Die meisten Soldaten und zivilen Mitarbeiter des Weidener Artilleriebataillons 131 verbringen die Weihnachtstage bei ihren Familien. Jedoch gibt es einige Soldaten, die auch in dieser Zeit ihren Dienst tun. So muss beispielsweise die Kaserne rund um die Uhr bewacht werden. Kommandeur Oberstleutnant Sven Zickmantel besuchte am 24. Dezember alle im Dienst befindlichen Soldaten und überreichte jedem ein kleines Präsent. Das teilte das Bataillon mit. „Auch die unbequemeren Dienste gehören zum soldatischen Alltag“, sagte Zickmantel. „Des Weiteren haben wir auch 11 Kameraden, die heuer Weihnachten und Neujahr im Ausland, nämlich in Litauen, verbringen.“
Viele Weidener Soldaten leisten derzeit Amtshilfe. Daher führte die Reise den Kommandeur am Heiligabend noch in die Gesundheitsämter Fürth und Neustadt/WN. Die Soldaten dort unterstützen die Mitarbeiter bei der Nachverfolgung von Infektionsketten. Zickmantel dankte für den Einsatz.
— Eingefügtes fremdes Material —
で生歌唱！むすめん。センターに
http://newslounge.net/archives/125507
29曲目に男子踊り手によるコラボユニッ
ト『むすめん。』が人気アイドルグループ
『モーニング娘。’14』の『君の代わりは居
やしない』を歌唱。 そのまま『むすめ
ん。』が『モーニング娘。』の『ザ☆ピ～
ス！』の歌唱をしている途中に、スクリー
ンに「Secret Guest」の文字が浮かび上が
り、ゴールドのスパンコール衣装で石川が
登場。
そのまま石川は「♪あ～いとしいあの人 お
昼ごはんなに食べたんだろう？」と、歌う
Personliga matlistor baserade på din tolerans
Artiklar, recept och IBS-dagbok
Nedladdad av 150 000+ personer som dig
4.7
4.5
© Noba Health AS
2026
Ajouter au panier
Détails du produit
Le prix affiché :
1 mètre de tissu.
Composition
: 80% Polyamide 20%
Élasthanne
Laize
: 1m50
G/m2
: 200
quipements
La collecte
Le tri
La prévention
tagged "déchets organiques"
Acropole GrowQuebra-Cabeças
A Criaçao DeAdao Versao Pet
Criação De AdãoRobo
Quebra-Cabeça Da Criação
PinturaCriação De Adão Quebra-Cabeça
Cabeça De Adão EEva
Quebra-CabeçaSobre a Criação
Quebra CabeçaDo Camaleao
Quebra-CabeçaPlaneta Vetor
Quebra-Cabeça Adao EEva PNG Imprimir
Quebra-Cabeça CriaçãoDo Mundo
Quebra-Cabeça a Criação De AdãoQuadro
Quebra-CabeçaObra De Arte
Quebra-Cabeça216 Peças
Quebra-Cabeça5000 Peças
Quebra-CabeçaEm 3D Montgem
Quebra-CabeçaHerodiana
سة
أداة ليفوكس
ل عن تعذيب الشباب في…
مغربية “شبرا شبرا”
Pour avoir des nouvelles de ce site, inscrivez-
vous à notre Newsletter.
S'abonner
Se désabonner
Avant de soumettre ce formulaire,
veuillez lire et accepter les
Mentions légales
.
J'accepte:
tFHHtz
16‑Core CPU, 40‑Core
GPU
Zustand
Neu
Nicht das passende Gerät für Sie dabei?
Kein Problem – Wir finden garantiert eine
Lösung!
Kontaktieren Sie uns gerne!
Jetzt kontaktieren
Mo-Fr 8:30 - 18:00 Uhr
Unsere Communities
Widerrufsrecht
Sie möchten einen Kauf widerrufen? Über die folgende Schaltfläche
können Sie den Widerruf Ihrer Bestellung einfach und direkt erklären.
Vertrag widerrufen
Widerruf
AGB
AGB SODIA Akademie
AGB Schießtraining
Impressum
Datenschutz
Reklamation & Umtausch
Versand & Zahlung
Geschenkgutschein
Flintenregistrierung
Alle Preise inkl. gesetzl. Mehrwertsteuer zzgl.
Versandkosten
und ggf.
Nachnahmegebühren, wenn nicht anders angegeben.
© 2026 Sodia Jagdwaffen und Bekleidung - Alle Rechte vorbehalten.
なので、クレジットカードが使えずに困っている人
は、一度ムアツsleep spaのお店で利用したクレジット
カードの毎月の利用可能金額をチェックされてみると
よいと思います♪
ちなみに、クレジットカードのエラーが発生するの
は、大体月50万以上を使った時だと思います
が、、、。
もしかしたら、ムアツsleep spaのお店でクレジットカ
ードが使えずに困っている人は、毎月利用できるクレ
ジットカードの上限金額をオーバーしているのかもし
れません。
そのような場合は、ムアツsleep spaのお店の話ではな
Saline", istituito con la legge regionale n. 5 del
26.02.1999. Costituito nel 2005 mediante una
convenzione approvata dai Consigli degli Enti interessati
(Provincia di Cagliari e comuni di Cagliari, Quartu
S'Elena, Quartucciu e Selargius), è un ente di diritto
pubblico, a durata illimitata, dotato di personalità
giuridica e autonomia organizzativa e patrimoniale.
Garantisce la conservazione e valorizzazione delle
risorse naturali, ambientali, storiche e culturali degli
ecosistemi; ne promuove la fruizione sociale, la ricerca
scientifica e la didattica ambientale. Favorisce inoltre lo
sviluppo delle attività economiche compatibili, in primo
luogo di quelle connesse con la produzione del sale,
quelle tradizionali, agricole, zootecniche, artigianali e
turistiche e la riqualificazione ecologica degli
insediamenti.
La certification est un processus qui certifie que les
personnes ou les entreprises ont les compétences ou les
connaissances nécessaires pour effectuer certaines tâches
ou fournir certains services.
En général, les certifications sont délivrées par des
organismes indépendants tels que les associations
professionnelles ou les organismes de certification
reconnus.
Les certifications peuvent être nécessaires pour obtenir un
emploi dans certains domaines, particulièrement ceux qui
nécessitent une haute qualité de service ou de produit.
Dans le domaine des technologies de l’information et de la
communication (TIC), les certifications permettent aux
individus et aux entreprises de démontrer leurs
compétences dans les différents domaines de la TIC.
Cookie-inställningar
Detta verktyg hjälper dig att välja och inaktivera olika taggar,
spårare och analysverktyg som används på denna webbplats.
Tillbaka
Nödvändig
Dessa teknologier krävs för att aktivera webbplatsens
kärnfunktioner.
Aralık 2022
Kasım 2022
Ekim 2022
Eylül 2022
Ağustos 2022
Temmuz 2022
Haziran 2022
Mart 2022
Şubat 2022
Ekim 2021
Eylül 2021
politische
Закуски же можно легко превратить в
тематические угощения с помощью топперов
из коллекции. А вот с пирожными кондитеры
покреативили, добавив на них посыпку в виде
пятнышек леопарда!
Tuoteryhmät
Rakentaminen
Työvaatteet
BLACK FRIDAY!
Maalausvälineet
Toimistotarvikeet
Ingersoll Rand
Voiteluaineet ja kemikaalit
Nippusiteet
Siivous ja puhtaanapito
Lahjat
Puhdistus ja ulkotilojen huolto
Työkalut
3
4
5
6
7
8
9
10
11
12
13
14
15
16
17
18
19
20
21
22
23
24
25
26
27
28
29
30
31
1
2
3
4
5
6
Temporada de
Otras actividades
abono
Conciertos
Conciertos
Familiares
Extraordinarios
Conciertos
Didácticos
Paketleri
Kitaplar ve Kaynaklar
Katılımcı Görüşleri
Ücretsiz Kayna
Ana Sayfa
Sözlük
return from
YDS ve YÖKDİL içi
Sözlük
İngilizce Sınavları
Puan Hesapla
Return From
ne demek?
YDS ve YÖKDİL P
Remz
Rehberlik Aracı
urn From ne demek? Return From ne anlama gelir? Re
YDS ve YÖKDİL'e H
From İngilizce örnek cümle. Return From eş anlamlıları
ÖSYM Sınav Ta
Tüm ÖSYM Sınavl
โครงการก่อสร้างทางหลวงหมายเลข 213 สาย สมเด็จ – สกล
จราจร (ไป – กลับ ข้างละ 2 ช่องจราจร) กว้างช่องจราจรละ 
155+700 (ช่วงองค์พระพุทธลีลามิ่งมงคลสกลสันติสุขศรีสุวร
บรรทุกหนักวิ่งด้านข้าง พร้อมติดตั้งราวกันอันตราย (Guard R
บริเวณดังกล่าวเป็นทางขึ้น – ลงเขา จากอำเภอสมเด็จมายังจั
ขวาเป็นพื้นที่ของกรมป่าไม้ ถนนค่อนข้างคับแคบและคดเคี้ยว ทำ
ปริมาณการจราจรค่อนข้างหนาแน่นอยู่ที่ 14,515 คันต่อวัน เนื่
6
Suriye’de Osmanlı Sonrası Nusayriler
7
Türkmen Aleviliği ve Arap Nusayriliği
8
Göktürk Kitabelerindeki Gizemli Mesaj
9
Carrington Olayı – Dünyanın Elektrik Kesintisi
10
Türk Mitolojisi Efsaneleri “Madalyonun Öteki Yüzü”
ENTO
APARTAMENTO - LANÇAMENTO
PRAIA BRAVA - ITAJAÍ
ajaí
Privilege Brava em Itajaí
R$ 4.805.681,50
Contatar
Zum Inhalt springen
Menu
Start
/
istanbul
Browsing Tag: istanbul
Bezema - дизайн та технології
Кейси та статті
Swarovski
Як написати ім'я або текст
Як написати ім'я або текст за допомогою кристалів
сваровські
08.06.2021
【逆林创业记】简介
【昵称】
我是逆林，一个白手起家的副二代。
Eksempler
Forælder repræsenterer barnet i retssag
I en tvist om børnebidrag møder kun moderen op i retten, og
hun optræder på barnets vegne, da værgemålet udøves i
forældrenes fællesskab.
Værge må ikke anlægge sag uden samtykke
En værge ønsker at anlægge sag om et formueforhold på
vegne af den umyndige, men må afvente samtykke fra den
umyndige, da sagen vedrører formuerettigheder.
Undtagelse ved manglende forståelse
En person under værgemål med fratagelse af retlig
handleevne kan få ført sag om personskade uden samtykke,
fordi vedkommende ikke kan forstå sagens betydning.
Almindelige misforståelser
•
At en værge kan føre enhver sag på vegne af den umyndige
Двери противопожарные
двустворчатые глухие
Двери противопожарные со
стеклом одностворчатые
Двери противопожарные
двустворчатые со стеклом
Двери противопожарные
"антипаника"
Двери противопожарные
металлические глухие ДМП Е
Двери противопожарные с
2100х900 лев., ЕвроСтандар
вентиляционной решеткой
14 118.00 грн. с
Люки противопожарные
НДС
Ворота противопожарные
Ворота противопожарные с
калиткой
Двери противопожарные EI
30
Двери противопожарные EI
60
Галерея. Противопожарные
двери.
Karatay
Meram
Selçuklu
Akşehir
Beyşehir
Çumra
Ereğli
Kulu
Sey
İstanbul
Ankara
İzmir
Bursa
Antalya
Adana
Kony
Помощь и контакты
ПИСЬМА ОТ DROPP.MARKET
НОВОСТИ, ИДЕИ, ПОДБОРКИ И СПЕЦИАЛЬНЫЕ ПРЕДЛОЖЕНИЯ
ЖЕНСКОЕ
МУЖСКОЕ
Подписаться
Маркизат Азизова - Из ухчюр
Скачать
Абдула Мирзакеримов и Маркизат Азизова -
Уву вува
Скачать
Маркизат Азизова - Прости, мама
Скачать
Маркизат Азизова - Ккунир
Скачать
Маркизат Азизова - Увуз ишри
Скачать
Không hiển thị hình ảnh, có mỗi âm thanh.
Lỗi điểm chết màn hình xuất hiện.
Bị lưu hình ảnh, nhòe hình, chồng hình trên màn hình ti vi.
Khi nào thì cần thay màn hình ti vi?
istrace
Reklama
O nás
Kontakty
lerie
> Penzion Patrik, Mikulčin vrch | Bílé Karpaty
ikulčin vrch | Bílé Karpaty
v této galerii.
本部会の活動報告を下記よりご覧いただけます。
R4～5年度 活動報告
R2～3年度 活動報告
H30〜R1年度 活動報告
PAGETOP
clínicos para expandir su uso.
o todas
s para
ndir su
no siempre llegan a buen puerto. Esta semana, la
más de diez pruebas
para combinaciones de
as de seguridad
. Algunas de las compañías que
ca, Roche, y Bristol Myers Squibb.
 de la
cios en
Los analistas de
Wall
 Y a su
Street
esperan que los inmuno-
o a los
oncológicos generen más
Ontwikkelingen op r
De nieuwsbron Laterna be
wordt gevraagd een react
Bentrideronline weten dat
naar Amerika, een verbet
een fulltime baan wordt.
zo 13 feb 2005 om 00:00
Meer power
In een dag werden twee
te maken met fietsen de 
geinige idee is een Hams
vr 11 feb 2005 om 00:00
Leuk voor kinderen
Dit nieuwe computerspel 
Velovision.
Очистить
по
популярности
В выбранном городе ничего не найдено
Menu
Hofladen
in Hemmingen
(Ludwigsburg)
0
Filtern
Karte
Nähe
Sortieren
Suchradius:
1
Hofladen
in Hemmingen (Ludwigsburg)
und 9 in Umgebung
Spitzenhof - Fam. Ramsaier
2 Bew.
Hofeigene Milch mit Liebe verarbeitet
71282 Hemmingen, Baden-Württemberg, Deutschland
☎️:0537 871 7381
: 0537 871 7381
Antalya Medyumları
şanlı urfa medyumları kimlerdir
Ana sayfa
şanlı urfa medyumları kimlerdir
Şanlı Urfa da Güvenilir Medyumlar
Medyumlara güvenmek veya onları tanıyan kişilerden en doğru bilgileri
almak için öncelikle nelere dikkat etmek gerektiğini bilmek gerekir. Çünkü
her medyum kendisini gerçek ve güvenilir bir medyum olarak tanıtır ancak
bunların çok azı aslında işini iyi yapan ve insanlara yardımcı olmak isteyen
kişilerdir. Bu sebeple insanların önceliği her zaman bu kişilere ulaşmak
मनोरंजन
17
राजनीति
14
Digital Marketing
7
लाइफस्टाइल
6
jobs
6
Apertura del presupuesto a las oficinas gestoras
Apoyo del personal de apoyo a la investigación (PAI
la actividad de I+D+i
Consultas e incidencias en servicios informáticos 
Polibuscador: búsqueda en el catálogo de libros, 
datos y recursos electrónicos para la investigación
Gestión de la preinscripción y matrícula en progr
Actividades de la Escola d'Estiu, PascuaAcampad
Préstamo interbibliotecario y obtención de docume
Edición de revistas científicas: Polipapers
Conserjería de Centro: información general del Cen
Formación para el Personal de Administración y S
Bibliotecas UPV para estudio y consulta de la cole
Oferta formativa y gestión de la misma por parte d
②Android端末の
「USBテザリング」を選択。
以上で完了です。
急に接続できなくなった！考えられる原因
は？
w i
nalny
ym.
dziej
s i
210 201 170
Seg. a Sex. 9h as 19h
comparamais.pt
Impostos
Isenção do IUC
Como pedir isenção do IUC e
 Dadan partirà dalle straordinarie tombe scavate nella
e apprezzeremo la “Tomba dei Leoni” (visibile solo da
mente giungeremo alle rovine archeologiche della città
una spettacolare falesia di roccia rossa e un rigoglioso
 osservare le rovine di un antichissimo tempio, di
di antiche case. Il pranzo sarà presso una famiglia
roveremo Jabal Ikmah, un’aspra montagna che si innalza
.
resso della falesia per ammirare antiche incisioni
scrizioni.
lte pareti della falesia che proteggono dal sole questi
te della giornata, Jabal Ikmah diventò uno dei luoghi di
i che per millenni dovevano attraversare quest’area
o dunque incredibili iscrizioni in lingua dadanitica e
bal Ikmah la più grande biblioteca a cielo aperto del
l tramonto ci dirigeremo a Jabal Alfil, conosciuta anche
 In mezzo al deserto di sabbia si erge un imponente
Weitere 17 Soldaten unterstützen derzeit im Klinikum Weiden und Tirschenreuth sowie in einem Seniorenheim in Rehau das Pflegepersonal. Aus Infektionsschutzgründen konnte Zickmantel diese Soldaten nicht persönlich besuchen.
Seit 27. Dezember werden weitere 30 Soldaten im Rahmen von Amtshilfeleistung eingesetzt. Der Auftrag führt sie nach Berlin, wo sie in Impfzentren Amtshilfe leisten werden. Voraussichtlich bis Ende Januar unterstützen die Weidener Soldaten die Kräfte vor Ort.